Start of Dataset records
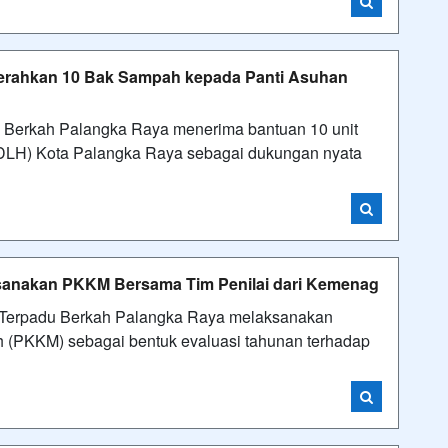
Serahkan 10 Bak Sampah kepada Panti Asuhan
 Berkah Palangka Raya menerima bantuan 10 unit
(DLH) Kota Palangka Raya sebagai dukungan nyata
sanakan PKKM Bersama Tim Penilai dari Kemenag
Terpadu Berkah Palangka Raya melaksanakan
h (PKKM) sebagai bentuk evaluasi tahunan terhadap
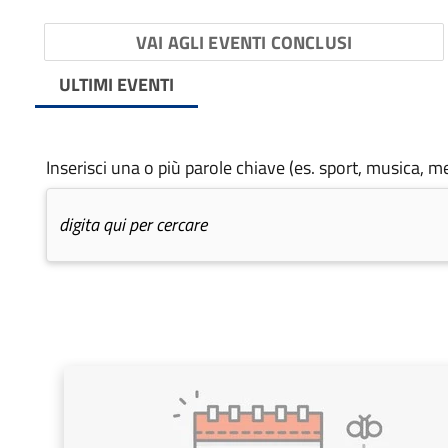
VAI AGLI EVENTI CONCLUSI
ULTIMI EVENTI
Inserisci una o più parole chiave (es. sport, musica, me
End of Dataset records
Check the data for lines with "sebagai" and give only their number.

### Reply to the exercise
2